**WHAT IS BEING ASKED**:
Restate the lines word for word, from the one containing "econòmiques a les Illes. Els (…)" through the last line of the entries below, without any other lines.
Start of SOURCE RECORDS
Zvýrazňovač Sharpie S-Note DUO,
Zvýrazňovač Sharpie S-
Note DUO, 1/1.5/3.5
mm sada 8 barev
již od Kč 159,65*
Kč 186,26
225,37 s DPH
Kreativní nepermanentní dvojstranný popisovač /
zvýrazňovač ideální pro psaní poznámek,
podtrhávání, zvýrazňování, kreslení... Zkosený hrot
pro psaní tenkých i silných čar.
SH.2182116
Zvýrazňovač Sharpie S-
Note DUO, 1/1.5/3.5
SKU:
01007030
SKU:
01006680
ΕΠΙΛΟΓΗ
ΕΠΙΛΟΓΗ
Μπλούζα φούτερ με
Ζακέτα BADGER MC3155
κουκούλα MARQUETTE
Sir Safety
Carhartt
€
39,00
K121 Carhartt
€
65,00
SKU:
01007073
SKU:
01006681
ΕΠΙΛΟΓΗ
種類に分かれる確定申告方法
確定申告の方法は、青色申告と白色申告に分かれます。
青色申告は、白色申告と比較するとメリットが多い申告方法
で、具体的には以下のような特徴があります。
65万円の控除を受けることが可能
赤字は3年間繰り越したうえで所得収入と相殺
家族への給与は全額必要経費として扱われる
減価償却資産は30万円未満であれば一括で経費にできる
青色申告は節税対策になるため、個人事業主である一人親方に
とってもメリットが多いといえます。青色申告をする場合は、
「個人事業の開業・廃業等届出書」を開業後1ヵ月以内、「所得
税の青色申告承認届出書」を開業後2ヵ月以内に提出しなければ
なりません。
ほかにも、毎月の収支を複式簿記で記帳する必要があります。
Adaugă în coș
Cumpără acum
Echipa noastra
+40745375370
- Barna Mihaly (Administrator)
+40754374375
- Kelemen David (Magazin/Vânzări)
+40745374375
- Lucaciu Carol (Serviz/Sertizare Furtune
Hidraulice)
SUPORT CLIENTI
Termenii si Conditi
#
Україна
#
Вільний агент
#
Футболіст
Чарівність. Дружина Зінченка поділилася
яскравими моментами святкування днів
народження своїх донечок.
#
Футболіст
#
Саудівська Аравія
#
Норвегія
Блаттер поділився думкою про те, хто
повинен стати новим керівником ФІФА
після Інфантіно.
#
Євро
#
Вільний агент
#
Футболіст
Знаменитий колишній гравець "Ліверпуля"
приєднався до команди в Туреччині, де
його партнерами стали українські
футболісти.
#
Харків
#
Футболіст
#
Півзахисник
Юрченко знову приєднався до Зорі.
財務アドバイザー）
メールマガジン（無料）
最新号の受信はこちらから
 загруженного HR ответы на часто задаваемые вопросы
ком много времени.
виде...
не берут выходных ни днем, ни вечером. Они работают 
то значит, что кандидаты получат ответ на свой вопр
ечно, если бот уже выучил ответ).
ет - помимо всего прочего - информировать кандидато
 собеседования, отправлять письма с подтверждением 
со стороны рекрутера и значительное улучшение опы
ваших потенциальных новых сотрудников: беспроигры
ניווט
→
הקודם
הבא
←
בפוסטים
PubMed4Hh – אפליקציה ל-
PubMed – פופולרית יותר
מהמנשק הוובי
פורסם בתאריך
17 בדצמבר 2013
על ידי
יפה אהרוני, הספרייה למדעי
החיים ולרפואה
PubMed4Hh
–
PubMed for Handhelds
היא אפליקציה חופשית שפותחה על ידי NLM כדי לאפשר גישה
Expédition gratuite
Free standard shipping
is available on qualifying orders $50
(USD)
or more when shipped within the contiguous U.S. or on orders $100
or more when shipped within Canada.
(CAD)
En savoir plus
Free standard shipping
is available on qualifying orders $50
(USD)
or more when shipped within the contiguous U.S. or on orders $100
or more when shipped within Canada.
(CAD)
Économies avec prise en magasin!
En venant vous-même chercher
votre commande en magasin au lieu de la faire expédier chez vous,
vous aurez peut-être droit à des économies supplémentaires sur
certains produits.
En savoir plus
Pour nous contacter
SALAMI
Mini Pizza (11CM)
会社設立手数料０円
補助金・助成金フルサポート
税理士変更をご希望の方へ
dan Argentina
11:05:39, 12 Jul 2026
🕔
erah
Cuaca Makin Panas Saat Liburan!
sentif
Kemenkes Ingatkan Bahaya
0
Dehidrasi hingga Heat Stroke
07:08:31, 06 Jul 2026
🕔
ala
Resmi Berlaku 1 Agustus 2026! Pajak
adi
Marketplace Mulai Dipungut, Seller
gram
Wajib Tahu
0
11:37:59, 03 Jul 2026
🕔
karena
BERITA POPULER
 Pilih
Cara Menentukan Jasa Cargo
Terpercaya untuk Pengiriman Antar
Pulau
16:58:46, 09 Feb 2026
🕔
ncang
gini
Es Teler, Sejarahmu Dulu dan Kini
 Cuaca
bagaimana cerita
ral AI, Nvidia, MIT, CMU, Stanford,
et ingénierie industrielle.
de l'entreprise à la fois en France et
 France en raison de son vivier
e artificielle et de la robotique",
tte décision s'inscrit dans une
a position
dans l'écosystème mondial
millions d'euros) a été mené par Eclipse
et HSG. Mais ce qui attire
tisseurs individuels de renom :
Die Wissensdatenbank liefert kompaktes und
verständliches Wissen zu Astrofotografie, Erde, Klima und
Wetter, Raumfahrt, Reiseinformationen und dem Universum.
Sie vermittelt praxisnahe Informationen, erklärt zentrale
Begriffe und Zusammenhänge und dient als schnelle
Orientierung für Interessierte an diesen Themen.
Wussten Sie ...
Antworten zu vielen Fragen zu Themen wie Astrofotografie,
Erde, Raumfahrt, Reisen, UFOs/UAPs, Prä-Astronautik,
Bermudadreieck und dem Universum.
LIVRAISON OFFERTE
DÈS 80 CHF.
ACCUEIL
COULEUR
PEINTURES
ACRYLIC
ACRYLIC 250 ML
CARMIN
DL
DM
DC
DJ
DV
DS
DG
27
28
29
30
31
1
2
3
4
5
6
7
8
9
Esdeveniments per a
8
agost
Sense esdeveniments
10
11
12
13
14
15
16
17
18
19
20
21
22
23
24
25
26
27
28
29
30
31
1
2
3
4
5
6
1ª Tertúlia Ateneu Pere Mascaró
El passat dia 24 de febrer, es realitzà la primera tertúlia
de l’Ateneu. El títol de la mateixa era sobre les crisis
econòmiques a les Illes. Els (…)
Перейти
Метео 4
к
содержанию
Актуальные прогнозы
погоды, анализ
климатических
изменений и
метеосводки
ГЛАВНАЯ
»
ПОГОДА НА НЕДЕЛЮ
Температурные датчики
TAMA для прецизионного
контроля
End of SOURCE RECORDS
**RESPONSE**:
econòmiques a les Illes. Els (…)
Перейти
Метео 4
к
содержанию
Актуальные прогнозы
погоды, анализ
климатических
изменений и
метеосводки
ГЛАВНАЯ
»
ПОГОДА НА НЕДЕЛЮ
Температурные датчики
TAMA для прецизионного
контроля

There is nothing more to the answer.